===== RECORDED DATA
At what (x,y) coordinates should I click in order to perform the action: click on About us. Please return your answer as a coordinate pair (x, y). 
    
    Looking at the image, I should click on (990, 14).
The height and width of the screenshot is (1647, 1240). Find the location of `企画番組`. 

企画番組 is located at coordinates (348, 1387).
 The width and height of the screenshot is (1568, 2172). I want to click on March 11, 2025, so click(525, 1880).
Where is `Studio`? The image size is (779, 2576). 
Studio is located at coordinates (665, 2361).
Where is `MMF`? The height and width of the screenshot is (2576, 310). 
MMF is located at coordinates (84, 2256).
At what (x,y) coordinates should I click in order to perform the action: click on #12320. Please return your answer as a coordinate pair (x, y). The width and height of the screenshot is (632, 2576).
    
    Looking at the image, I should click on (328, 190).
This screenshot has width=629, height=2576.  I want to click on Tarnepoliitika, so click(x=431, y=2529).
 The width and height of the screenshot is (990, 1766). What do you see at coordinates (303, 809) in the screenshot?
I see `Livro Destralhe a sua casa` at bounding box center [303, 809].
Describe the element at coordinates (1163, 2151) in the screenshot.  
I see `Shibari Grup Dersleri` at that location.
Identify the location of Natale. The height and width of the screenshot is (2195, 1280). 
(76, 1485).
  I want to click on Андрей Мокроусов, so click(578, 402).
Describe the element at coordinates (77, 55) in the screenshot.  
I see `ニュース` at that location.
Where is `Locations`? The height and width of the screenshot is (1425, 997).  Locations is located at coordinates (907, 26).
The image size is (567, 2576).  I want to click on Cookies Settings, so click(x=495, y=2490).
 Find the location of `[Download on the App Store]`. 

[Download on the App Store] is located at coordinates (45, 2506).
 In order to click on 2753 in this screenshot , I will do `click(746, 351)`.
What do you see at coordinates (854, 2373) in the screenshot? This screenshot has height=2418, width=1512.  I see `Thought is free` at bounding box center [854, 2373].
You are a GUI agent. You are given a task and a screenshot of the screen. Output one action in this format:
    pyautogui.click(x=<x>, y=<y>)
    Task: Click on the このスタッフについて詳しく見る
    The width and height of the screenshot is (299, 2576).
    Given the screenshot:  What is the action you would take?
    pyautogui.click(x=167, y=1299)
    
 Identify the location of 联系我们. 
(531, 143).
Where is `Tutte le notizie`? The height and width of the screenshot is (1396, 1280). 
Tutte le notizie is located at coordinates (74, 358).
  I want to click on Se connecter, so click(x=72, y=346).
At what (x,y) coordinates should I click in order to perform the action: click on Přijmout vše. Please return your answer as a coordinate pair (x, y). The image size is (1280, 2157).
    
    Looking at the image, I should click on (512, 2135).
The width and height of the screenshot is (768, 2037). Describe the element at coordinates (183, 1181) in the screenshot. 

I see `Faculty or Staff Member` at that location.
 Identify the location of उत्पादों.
==========
> **PROMPT**: Copy the records above, keeping each line identical.

> **ANSWER TO THE EXERCISE**:
At what (x,y) coordinates should I click in order to perform the action: click on About us. Please return your answer as a coordinate pair (x, y). 
    
    Looking at the image, I should click on (990, 14).
The height and width of the screenshot is (1647, 1240). Find the location of `企画番組`. 

企画番組 is located at coordinates (348, 1387).
 The width and height of the screenshot is (1568, 2172). I want to click on March 11, 2025, so click(525, 1880).
Where is `Studio`? The image size is (779, 2576). 
Studio is located at coordinates (665, 2361).
Where is `MMF`? The height and width of the screenshot is (2576, 310). 
MMF is located at coordinates (84, 2256).
At what (x,y) coordinates should I click in order to perform the action: click on #12320. Please return your answer as a coordinate pair (x, y). The width and height of the screenshot is (632, 2576).
    
    Looking at the image, I should click on (328, 190).
This screenshot has width=629, height=2576.  I want to click on Tarnepoliitika, so click(x=431, y=2529).
 The width and height of the screenshot is (990, 1766). What do you see at coordinates (303, 809) in the screenshot?
I see `Livro Destralhe a sua casa` at bounding box center [303, 809].
Describe the element at coordinates (1163, 2151) in the screenshot.  
I see `Shibari Grup Dersleri` at that location.
Identify the location of Natale. The height and width of the screenshot is (2195, 1280). 
(76, 1485).
  I want to click on Андрей Мокроусов, so click(578, 402).
Describe the element at coordinates (77, 55) in the screenshot.  
I see `ニュース` at that location.
Where is `Locations`? The height and width of the screenshot is (1425, 997).  Locations is located at coordinates (907, 26).
The image size is (567, 2576).  I want to click on Cookies Settings, so click(x=495, y=2490).
 Find the location of `[Download on the App Store]`. 

[Download on the App Store] is located at coordinates (45, 2506).
 In order to click on 2753 in this screenshot , I will do `click(746, 351)`.
What do you see at coordinates (854, 2373) in the screenshot? This screenshot has height=2418, width=1512.  I see `Thought is free` at bounding box center [854, 2373].
You are a GUI agent. You are given a task and a screenshot of the screen. Output one action in this format:
    pyautogui.click(x=<x>, y=<y>)
    Task: Click on the このスタッフについて詳しく見る
    The width and height of the screenshot is (299, 2576).
    Given the screenshot:  What is the action you would take?
    pyautogui.click(x=167, y=1299)
    
 Identify the location of 联系我们. 
(531, 143).
Where is `Tutte le notizie`? The height and width of the screenshot is (1396, 1280). 
Tutte le notizie is located at coordinates (74, 358).
  I want to click on Se connecter, so click(x=72, y=346).
At what (x,y) coordinates should I click in order to perform the action: click on Přijmout vše. Please return your answer as a coordinate pair (x, y). The image size is (1280, 2157).
    
    Looking at the image, I should click on (512, 2135).
The width and height of the screenshot is (768, 2037). Describe the element at coordinates (183, 1181) in the screenshot. 

I see `Faculty or Staff Member` at that location.
 Identify the location of उत्पादों.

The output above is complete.